[Stored data — start]
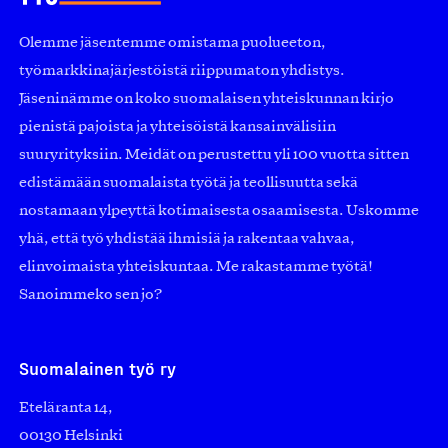
Olemme jäsentemme omistama puolueeton,
työmarkkinajärjestöistä riippumaton yhdistys.
Jäseninämme on koko suomalaisen yhteiskunnan kirjo
pienistä pajoista ja yhteisöistä kansainvälisiin
suuryrityksiin. Meidät on perustettu yli 100 vuotta sitten
edistämään suomalaista työtä ja teollisuutta sekä
nostamaan ylpeyttä kotimaisesta osaamisesta. Uskomme
yhä, että työ yhdistää ihmisiä ja rakentaa vahvaa,
elinvoimaista yhteiskuntaa. Me rakastamme työtä!
Sanoimmeko sen jo?
Suomalainen työ ry
Eteläranta 14,
00130 Helsinki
[Stored data — finish]
(Assignment): Among the lines above, please find those with "työtä" and copy them.

(Final answer):
edistämään suomalaista työtä ja teollisuutta sekä
elinvoimaista yhteiskuntaa. Me rakastamme työtä!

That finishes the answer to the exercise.